CUDA stream/graph suffers from the very same problem, as a host-device sync must happen in these kind of scenario. See https://github.com/pytorch/pytorch/issues/62320. We expect to solve this problem upstream as it is not something specific to XLA. It will be more relevant for high-end GPUs such as A100 and future generations, as the computation takes less wall clock time and host-device sync must be avoided to achieve ideal performance.
Hi @byronyi
Thanks for the info! That all makes sense. We have done a few experiments, and found for this particular BERT model that even without AMP and without printing the loss, we aren't able to get the computation and IR graph build to overlap. We don't see any _local_scalar_dense
either.
I noticed that in the test_profile_mp_mnist.py
script (the trace of this model clearly shows the overlap), there is no mark_step()
called. For BERT, we have to use mark_step
and it appears that the computation is only happening serially after graph build and during StepMarker
on the trace. If we remove mark_step()
, the training stops working - the graph keeps building until eventually it is too big and it crashes. How is the MNIST model able to work without mark_step()?

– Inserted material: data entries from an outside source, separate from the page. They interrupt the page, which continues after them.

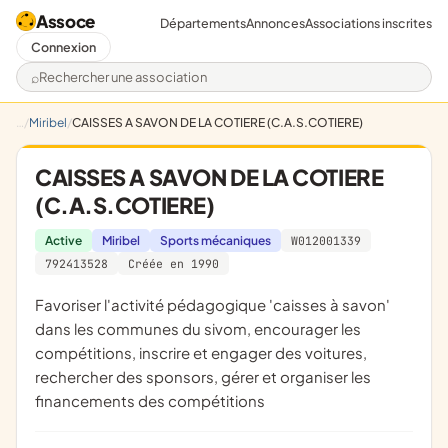
Assoce
Départements
Annonces
Associations inscrites
Connexion
Rechercher une association
Miribel
CAISSES A SAVON DE LA COTIERE (C.A.S.COTIERE)
CAISSES A SAVON DE LA COTIERE
(C.A.S.COTIERE)
Active
Miribel
Sports mécaniques
W012001339
792413528
Créée en 1990
favoriser l'activité pédagogique 'caisses à savon'
dans les communes du sivom, encourager les
compétitions, inscrire et engager des voitures,
rechercher des sponsors, gérer et organiser les
financements des compétitions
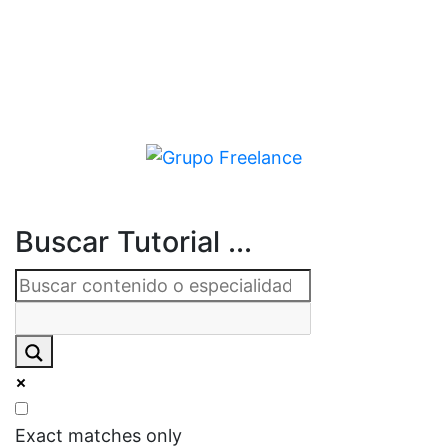
Buscar Tutorial ...
Exact matches only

@trevor-m Mnist called mark_step
implicitly in optimizer_step
.
mark_step
will collect all live tensors and compile/execute the corresponding graph then truncate the pending IR graph of these tensors. It shouldn't block the new xla tensors being created(IR graph tracing). If you observe this behavior, maybe you want to turn on logging on tensor.cpp
by TF_CPP_MIN_LOG_LEVEL=0 TF_CPP_VMODULE=tensor=5
. You can pay attention to the logging messaged I added in this pr. You can also add a logging message in here, RegisterTensor
will be called when we building the new IR graph for each new XLA tensor. You can check whether we are registering new xla tensors while executing the previous graph. or you can check whether python code hangs after mark_step
(it shouldn't)
Hi @JackCaoG
The MNIST model doesn't appear to call mark_step
in optimizer_step
because barrier
is false by default:
https://github.com/pytorch/xla/blob/master/test/test_train_mp_mnist.py#L130
Thanks for the pointers! I will look into those logs.
Hi @JackCaoG, thanks again for all of the advice. I did some experimenting with 1) FP32 bert and 2) AMP Bert with the if condition v.item() removed so that optimizer.step() is always called regardless of nan or inf. Using the logging statements, I was able to find that for both 1) and 2) the graph builds are only triggered by "SyncTensor" and not "GetTensor".
I also see from the trace below that the computation of iteration n is slightly overlapping with n+1, but just barely, about 2ms. It seems that after starting the computation, it is blocking on "TransferToServerInternal" before building the graph for n+1.
Do you have any pointers on how to debug this further? Would it be easier if we could hop in a quick voice call together sometime?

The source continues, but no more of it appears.